When a picture appears among the records, leave it out, and copy all else exactly.

Page-level text extractions

※

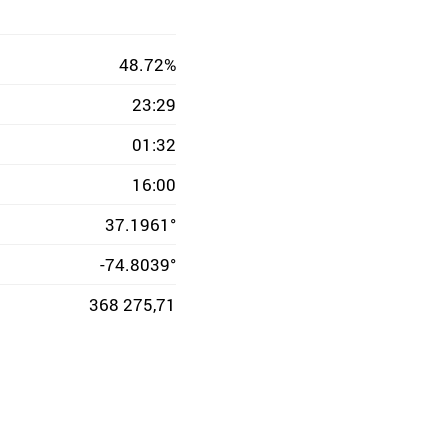
48.72%
23:29
01:32
16:00
37.1961°
-74.8039°
368 275,71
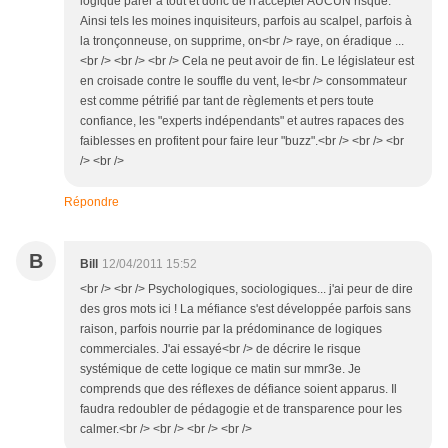
logique parer à tout et donc de n'accepter AUCUN risque.
Ainsi tels les moines inquisiteurs, parfois au scalpel, parfois à
la tronçonneuse, on supprime, on<br /> raye, on éradique ...
<br /> <br /> <br /> Cela ne peut avoir de fin. Le législateur est
en croisade contre le souffle du vent, le<br /> consommateur
est comme pétrifié par tant de règlements et pers toute
confiance, les "experts indépendants" et autres rapaces des
faiblesses en profitent pour faire leur "buzz".<br /> <br /> <br
/> <br />
Répondre
B
Bill
12/04/2011 15:52
<br /> <br /> Psychologiques, sociologiques... j'ai peur de dire
des gros mots ici ! La méfiance s'est développée parfois sans
raison, parfois nourrie par la prédominance de logiques
commerciales. J'ai essayé<br /> de décrire le risque
systémique de cette logique ce matin sur mmr3e. Je
comprends que des réflexes de défiance soient apparus. Il
faudra redoubler de pédagogie et de transparence pour les
calmer.<br /> <br /> <br /> <br />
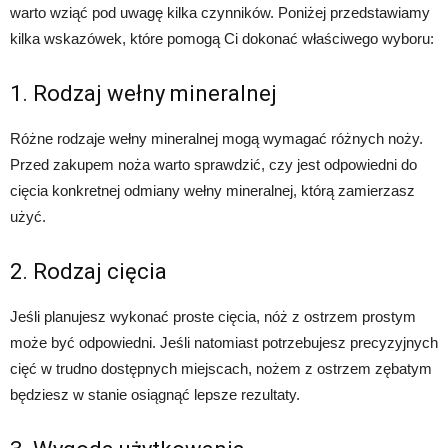
warto wziąć pod uwagę kilka czynników. Poniżej przedstawiamy
kilka wskazówek, które pomogą Ci dokonać właściwego wyboru:
1. Rodzaj wełny mineralnej
Różne rodzaje wełny mineralnej mogą wymagać różnych noży.
Przed zakupem noża warto sprawdzić, czy jest odpowiedni do
cięcia konkretnej odmiany wełny mineralnej, którą zamierzasz
użyć.
2. Rodzaj cięcia
Jeśli planujesz wykonać proste cięcia, nóż z ostrzem prostym
może być odpowiedni. Jeśli natomiast potrzebujesz precyzyjnych
cięć w trudno dostępnych miejscach, nożem z ostrzem zębatym
będziesz w stanie osiągnąć lepsze rezultaty.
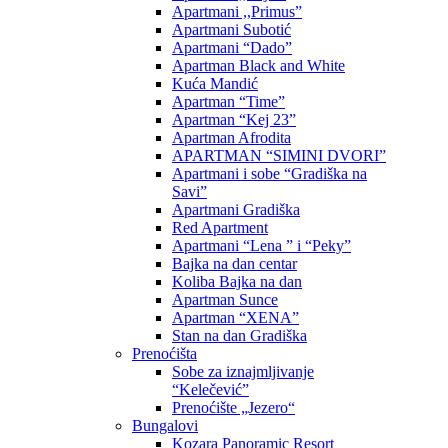
Apartmani ,,Primus”
Apartmani Subotić
Apartmani “Dado”
Apartman Black and White
Kuća Mandić
Apartman “Time”
Apartman “Kej 23”
Apartman Afrodita
APARTMAN “SIMINI DVORI”
Apartmani i sobe “Gradiška na
Savi”
Apartmani Gradiška
Red Apartment
Apartmani “Lena ” i “Peky”
Bajka na dan centar
Koliba Bajka na dan
Apartman Sunce
Apartman “XENA”
Stan na dan Gradiška
Prenoćišta
Sobe za iznajmljivanje
“Kelečević”
Prenoćište „Jezero“
Bungalovi
Kozara Panoramic Resort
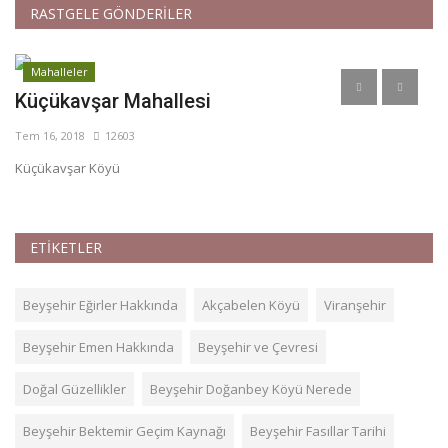
RASTGELE GÖNDERİLER
Mahalleler
Küçükavşar Mahallesi
E
Tem 16, 2018
12603
Te
Küçükavşar Köyü
ETİKETLER
Beyşehir Eğirler Hakkında
Akçabelen Köyü
Viranşehir
Beyşehir Emen Hakkında
Beyşehir ve Çevresi
Doğal Güzellikler
Beyşehir Doğanbey Köyü Nerede
Beyşehir Bektemir Geçim Kaynağı
Beyşehir Fasıllar Tarihi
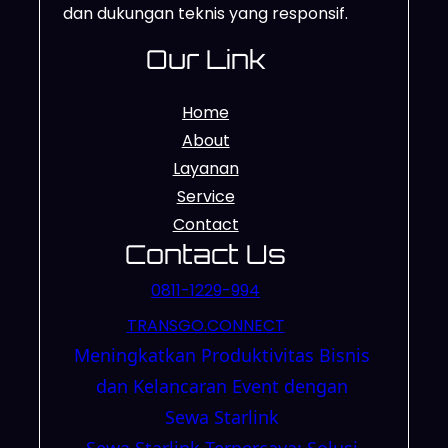
dan dukungan teknis yang responsif.
Our Link
Home
About
Layanan
Service
Contact
Contact Us
0811-1229-994
TRANSGO.CONNECT
Meningkatkan Produktivitas Bisnis
dan Kelancaran Event dengan
Sewa Starlink
Sewa Starlink Terpercaya: Solusi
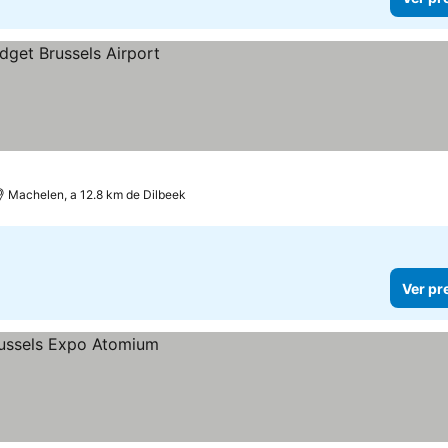
Machelen, a 12.8 km de Dilbeek
Ver pr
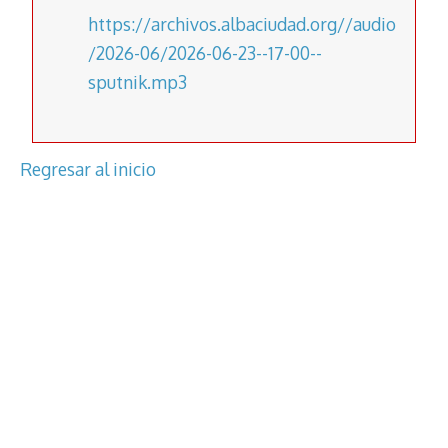
https://archivos.albaciudad.org//audio
/2026-06/2026-06-23--17-00--
sputnik.mp3
Regresar al inicio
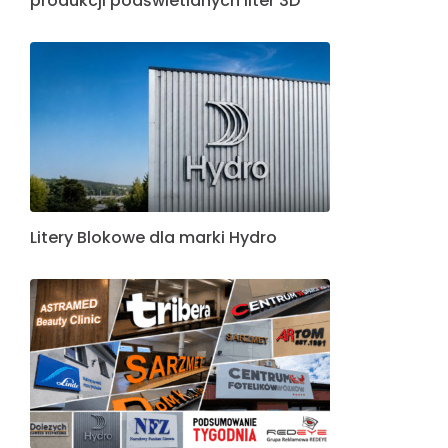
produkcji podświetlanych liter 3D
Litery Blokowe dla marki Hydro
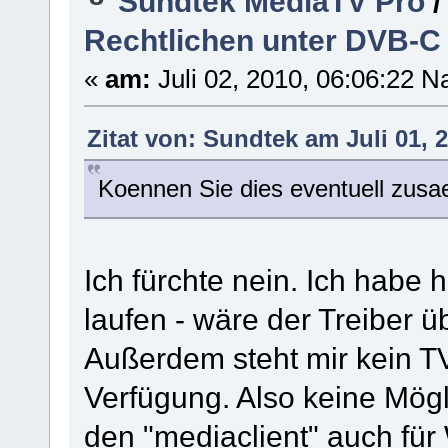
Sundtek MediaTV Pro
Rechtlichen unter DVB-C
«
am:
Juli 02, 2010, 06:06:22 N
Zitat von: Sundtek am Juli 01, 
Koennen Sie dies eventuell zusa
Ich fürchte nein. Ich habe 
laufen - wäre der Treiber 
Außerdem steht mir kein 
Verfügung. Also keine Mögli
den "mediaclient" auch für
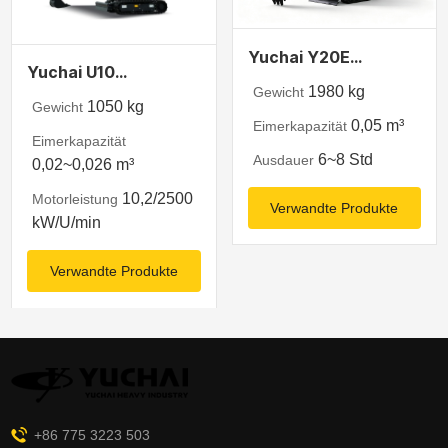
Yuchai Y20E
Yuchai U10
Elektrobagger
1980 kg
Gewicht
Minibagger
1050 kg
Gewicht
0,05 m³
Eimerkapazität
Eimerkapazität
6~8 Std
Ausdauer
0,02~0,026 m³
10,2/2500
Motorleistung
Verwandte Produkte
kW/U/min
Verwandte Produkte
+86 775 3223 503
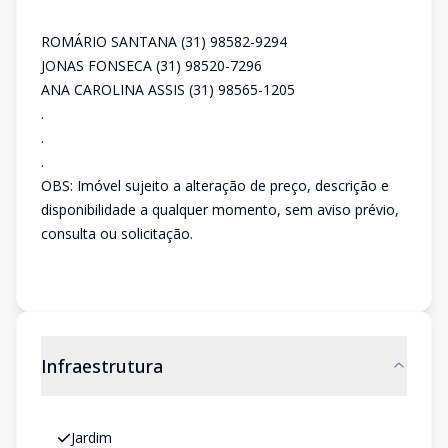
ROMÁRIO SANTANA (31) 98582-9294
JONAS FONSECA (31) 98520-7296
ANA CAROLINA ASSIS (31) 98565-1205
.
.
.
OBS: Imóvel sujeito a alteração de preço, descrição e
disponibilidade a qualquer momento, sem aviso prévio,
consulta ou solicitação.
Infraestrutura
Jardim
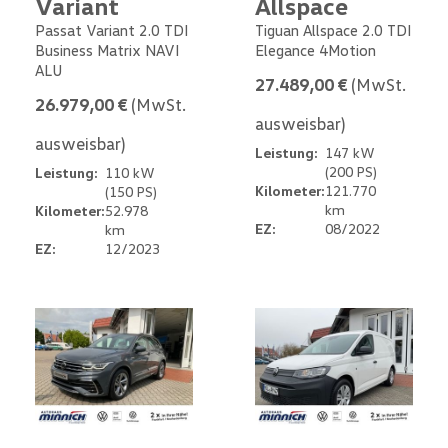
Variant
Allspace
Passat Variant 2.0 TDI
Tiguan Allspace 2.0 TDI
Business Matrix NAVI
Elegance 4Motion
ALU
27.489,00 €
(MwSt.
26.979,00 €
(MwSt.
ausweisbar)
ausweisbar)
Leistung:
147 kW
(200 PS)
Leistung:
110 kW
Kilometer:
121.770
(150 PS)
km
Kilometer:
52.978
EZ:
08/2022
km
EZ:
12/2023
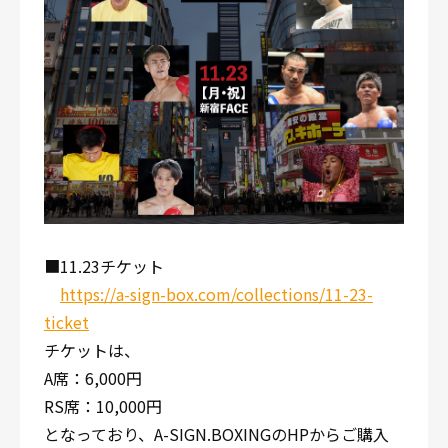
■11.23チケット
https://a-sign-box.com/collections/11-23-
ticket
チケットは、
A席：6,000円
RS席：10,000円
となっており、A-SIGN.BOXINGのHPからご購入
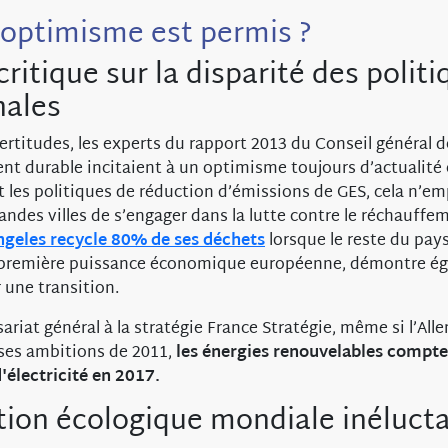
’optimisme est permis ?
ritique sur la disparité des polit
nales
certitudes, les experts du rapport 2013 du Conseil général
t durable incitaient à un optimisme toujours d’actualité e
 les politiques de réduction d’émissions de GES, cela n’e
andes villes de s’engager dans la lutte contre le réchauffe
ngeles recycle 80% de ses déchets
lorsque le reste du pays
 première puissance économique européenne, démontre éga
 une transition.
ariat général à la stratégie France Stratégie, même si l’Al
 ses ambitions de 2011,
les énergies renouvelables compte
'électricité en 2017.
tion écologique mondiale inéluct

※

Solution for this task
48.72%
23:29
01:32
16:00
37.1961°
-74.8039°
368 275,71
logique parer à tout et donc de n'accepter AUCUN risque.
Ainsi tels les moines inquisiteurs, parfois au scalpel, parfois à
la tronçonneuse, on supprime, on<br /> raye, on éradique ...
<br /> <br /> <br /> Cela ne peut avoir de fin. Le législateur est
en croisade contre le souffle du vent, le<br /> consommateur
est comme pétrifié par tant de règlements et pers toute
confiance, les "experts indépendants" et autres rapaces des
faiblesses en profitent pour faire leur "buzz".<br /> <br /> <br
/> <br />
Répondre
B
Bill
12/04/2011 15:52
<br /> <br /> Psychologiques, sociologiques... j'ai peur de dire
des gros mots ici ! La méfiance s'est développée parfois sans
raison, parfois nourrie par la prédominance de logiques
commerciales. J'ai essayé<br /> de décrire le risque
systémique de cette logique ce matin sur mmr3e. Je
comprends que des réflexes de défiance soient apparus. Il
faudra redoubler de pédagogie et de transparence pour les
calmer.<br /> <br /> <br /> <br />
warto wziąć pod uwagę kilka czynników. Poniżej przedstawiamy
kilka wskazówek, które pomogą Ci dokonać właściwego wyboru:
1. Rodzaj wełny mineralnej
Różne rodzaje wełny mineralnej mogą wymagać różnych noży.
Przed zakupem noża warto sprawdzić, czy jest odpowiedni do
cięcia konkretnej odmiany wełny mineralnej, którą zamierzasz
użyć.
2. Rodzaj cięcia
Jeśli planujesz wykonać proste cięcia, nóż z ostrzem prostym
może być odpowiedni. Jeśli natomiast potrzebujesz precyzyjnych
cięć w trudno dostępnych miejscach, nożem z ostrzem zębatym
będziesz w stanie osiągnąć lepsze rezultaty.
Apartmani ,,Primus”
Apartmani Subotić
Apartmani “Dado”
Apartman Black and White
Kuća Mandić
Apartman “Time”
Apartman “Kej 23”
Apartman Afrodita
APARTMAN “SIMINI DVORI”
Apartmani i sobe “Gradiška na
Savi”
Apartmani Gradiška
Red Apartment
Apartmani “Lena ” i “Peky”
Bajka na dan centar
Koliba Bajka na dan
Apartman Sunce
Apartman “XENA”
Stan na dan Gradiška
Prenoćišta
Sobe za iznajmljivanje
“Kelečević”
Prenoćište „Jezero“
Bungalovi
Kozara Panoramic Resort
RASTGELE GÖNDERİLER
Mahalleler
Küçükavşar Mahallesi
E
Tem 16, 2018
12603
Te
Küçükavşar Köyü
ETİKETLER
Beyşehir Eğirler Hakkında
Akçabelen Köyü
Viranşehir
Beyşehir Emen Hakkında
Beyşehir ve Çevresi
Doğal Güzellikler
Beyşehir Doğanbey Köyü Nerede
Beyşehir Bektemir Geçim Kaynağı
Beyşehir Fasıllar Tarihi
dan dukungan teknis yang responsif.
Our Link
Home
About
Layanan
Service
Contact
Contact Us
0811-1229-994
TRANSGO.CONNECT
Meningkatkan Produktivitas Bisnis
dan Kelancaran Event dengan
Sewa Starlink
Sewa Starlink Terpercaya: Solusi
Machelen, a 12.8 km de Dilbeek
Ver pr
https://archivos.albaciudad.org//audio
/2026-06/2026-06-23--17-00--
sputnik.mp3
Regresar al inicio
produkcji podświetlanych liter 3D
Litery Blokowe dla marki Hydro
Sundtek MediaTV Pro
Rechtlichen unter DVB-C
«
am:
Juli 02, 2010, 06:06:22 N
Zitat von: Sundtek am Juli 01, 
Koennen Sie dies eventuell zusa
Ich fürchte nein. Ich habe 
laufen - wäre der Treiber 
Außerdem steht mir kein 
Verfügung. Also keine Mögli
den "mediaclient" auch für
Yuchai Y20E
Yuchai U10
Elektrobagger
1980 kg
Gewicht
Minibagger
1050 kg
Gewicht
0,05 m³
Eimerkapazität
Eimerkapazität
6~8 Std
Ausdauer
0,02~0,026 m³
10,2/2500
Motorleistung
Verwandte Produkte
kW/U/min
Verwandte Produkte
+86 775 3223 503
ROMÁRIO SANTANA (31) 98582-9294
JONAS FONSECA (31) 98520-7296
ANA CAROLINA ASSIS (31) 98565-1205
.
.
.
OBS: Imóvel sujeito a alteração de preço, descrição e
disponibilidade a qualquer momento, sem aviso prévio,
consulta ou solicitação.
Infraestrutura
Jardim
Variant
Allspace
Passat Variant 2.0 TDI
Tiguan Allspace 2.0 TDI
Business Matrix NAVI
Elegance 4Motion
ALU
27.489,00 €
(MwSt.
26.979,00 €
(MwSt.
ausweisbar)
ausweisbar)
Leistung:
147 kW
(200 PS)
Leistung:
110 kW
Kilometer:
121.770
(150 PS)
km
Kilometer:
52.978
EZ:
08/2022
km
EZ:
12/2023
■11.23チケット
https://a-sign-box.com/collections/11-23-
ticket
チケットは、
A席：6,000円
RS席：10,000円
となっており、A-SIGN.BOXINGのHPからご購入
’optimisme est permis ?
ritique sur la disparité des polit
nales
certitudes, les experts du rapport 2013 du Conseil général
t durable incitaient à un optimisme toujours d’actualité e
 les politiques de réduction d’émissions de GES, cela n’e
andes villes de s’engager dans la lutte contre le réchauffe
ngeles recycle 80% de ses déchets
lorsque le reste du pays
 première puissance économique européenne, démontre éga
 une transition.
ariat général à la stratégie France Stratégie, même si l’Al
 ses ambitions de 2011,
les énergies renouvelables compte
'électricité en 2017.
tion écologique mondiale inéluct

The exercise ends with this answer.